Only been on hemo for 4 months but it's been an extremely taxing experience, and to think, this is my life from now on terrifies me. I cant tell if its even actually making me better. The fatigue is so bad there are days I dont even make it to the shower. I've been having problems with the staff at my treatment center and I'm even a little afraid of some of them. The anxiety of having to go do dialysis is starting to make want to consider Pd, but my living situation dosen't really allow for it! The stress is just getting to me. Im so upset, confused, angry, emotional, and depressed! No one prepared me for this mentally, and I dont know if Im strong enough to keep fighting!!!!!!! Really though, Im mostly just terrified!!
Whats on my mind: Only been on hemo for... - Kidney Dialysis
Whats on my mind
Hello! I did hemo for 2 months before switching to PD, and I'm sorry that you feel so discouraged with dialysis. As you probably know, hemo is turbo dialysis and can send your body into a state of disequilibrium. I had this problem for the entire time I was on hemo and it was awful. How does your living situation not allow for PD(if you don't mind me asking?) Have you talked to your nephrologist about your concerns and issues? I recommend that you bring this to their attention so that they can better your time on dialysis. Also, are you not a candidate for transplant? I'm sorry to be asking so many questions, but I feel that a little more context would be helpful to be of any help to you! I personally see a mental health specialist as well, so maybe you would benefit from this as well? It's also important to note that it takes a lot of time for the body to adjust to such a drastic change, so you may still be in the transition period, or need to change treatments to better your quality of life. I know that it's scary and a terrible place to be in, but you can do this!
Please keep posted and good luck!
Hi Ralph my name is Dave I was on diaylises for7 years 3 on PD and4 on Hemo! I was ok on PD doing at home would hook up at bed time and dialise while I slept but that realy effect my sleep and My anxiety so I went to my GP He sent me to a therapist who recoded some anxiety meds they realy helpe! I felt like You! Is this what the rest of my life is going to be? And I said NO! So I told my nurse whatever I have to do to get on the list I’ll do! I had so many different appointments I was busy every day of the week and I learned a littel trick that got me through, I would take some time on a off day and RESET my mind! Just by thinking to my self keep fighting one day it will all be worth it!while relaxing as much as possible!

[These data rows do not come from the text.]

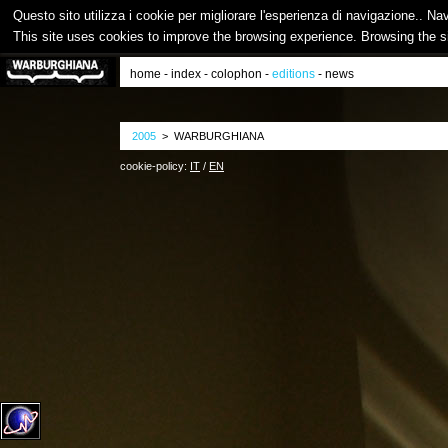
Questo sito utilizza i cookie per migliorare l'esperienza di navigazione.. Na
This site uses cookies to improve the browsing experience. Browsing the s
home
-
index
-
colophon
-
editions
-
news
2005
> WARBURGHIANA
cookie-policy:
IT
/
EN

Took me 7 years but I finally made the list! The reason took so long because I had other health issues besides dialysis So2months after making the list I got the call and5 months ago i’ve got my transplant it’s a life-changing experience I can’t believe it I feel great so never give up The harder things get the harder you fight I hope this helps you in someway and good luck
Dave
I have been there before brother and am currently there again! Do you have a transplant option? Keep your head up and I always like to try and remember that it’s better than being dead! Try to keep the positive vibes up and look around you for all the other things to be grateful for! You can do it and your going to make it! We all have to be warriors on dialysis, which I see as a character and strength builder! Remember when you are a dialysis patient it takes more to do everything, and that will make you better person in the end! Keep fighting friend!
Hi I felt the same way when on dialyses figured I’d never get out alive. But the worst thing got the harder I fought, plus I’m a stubborn bartered, one of my sayings was kidney disease ain’t going put me down!! You asked do I have a transplant option? What do u mean? Keep up a strong fight you’ll beat this🙏🙏
When I first started Hemo, I was like that too. then I realized I got to control the amount of food that I ate. The less I ate the less the machine pulled, then I won't have much of an aftermath discomfort.